Robert Clary, a French-born American actor who survived 31 months in a Nazi concentration camp, but later had no doubts about starring in Hogan’s Heroes, an American sitcom set in a German POW camp during world war II, died at the age of 96, Reuters reports.

Holocaust survivor actor Robert Clary has died at the age of 96Photo: Chris Pizzello/AP/Profimedia

Clary, who played French Corporal Louis Lebeau on “Hogan’s Heroes” for six seasons from 1965 to 1971, died Wednesday at his home in Los Angeles, his niece told The Hollywood Reporter.

“Robert was a wonderful gentleman and incredibly talented, not only as an actor, but also as a performer and talented artist,” said David Martin, his former manager.

Clare was 16 years old in September 1942 when he was deported from Paris to the Nazi concentration camps along with 12 other members of his Jewish family.
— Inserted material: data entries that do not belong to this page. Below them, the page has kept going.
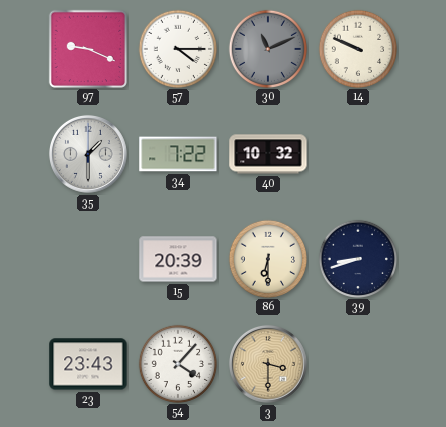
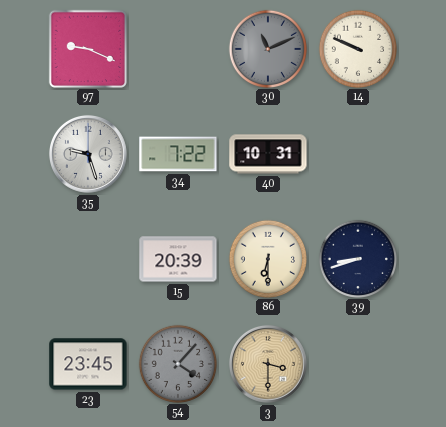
57: 4:15 -> none
35: 1:30 -> 9:27
40: 10:32 -> 10:31
23: 23:43 -> 23:45
54 dial: white -> grey
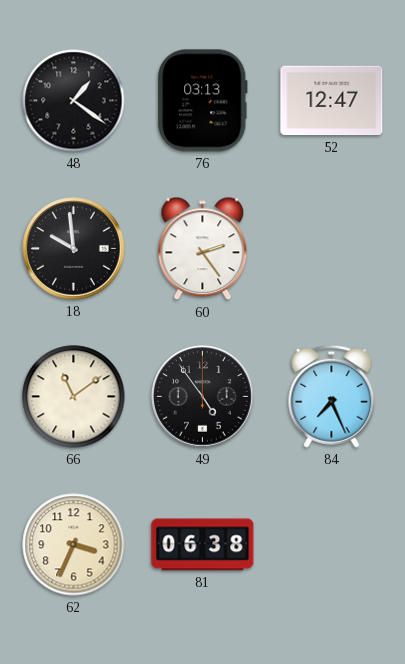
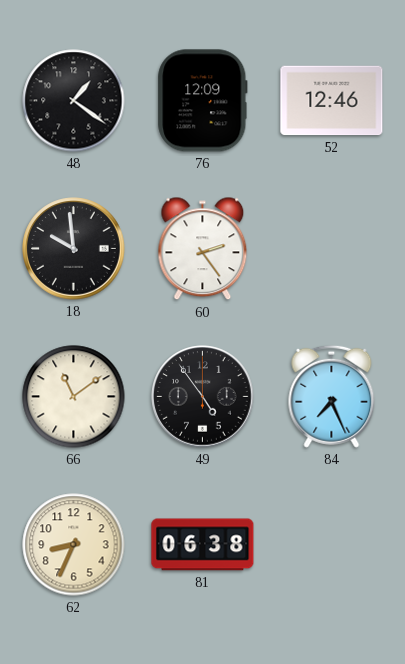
76: 03:13 -> 12:09
52: 12:47 -> 12:46
62: 3:34 -> 8:34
He was the only survivor. Clary spent two and a half years in the Ottmuth, Blachhammer, Gross-Rosen and Buchenwald concentration camps, enduring hunger, disease and forced labor.

He was released when American forces liberated Buchenwald in April 1945, but then learned that members of his family, including his parents, had died in the Holocaust.

Ironically, Clary rose to fame playing a series about a German prison camp. He said he had no problem being in a show that mocked Nazis.

His hero was one of the POWs who deceived their German captors and engaged in espionage and sabotage to help the Allied cause.

“The show was a satire set in a POW camp, where the conditions were unpleasant but not at all like a concentration camp, and it had nothing to do with Jews,” Clary told the Jerusalem Post in 2002.

Clary was born Robert Max Wiederman on March 1, 1926. She was the youngest of 14 children of her Polish tailor father. As a teenager, he became a professional singer.

In the camps set up by the Nazis to exterminate Europe’s Jews, he was tattooed with the number A-5714 and forced to dig trenches, work in a shoe factory and sing for his fellow prisoners. Singing got him a few more bites of food, Clary said.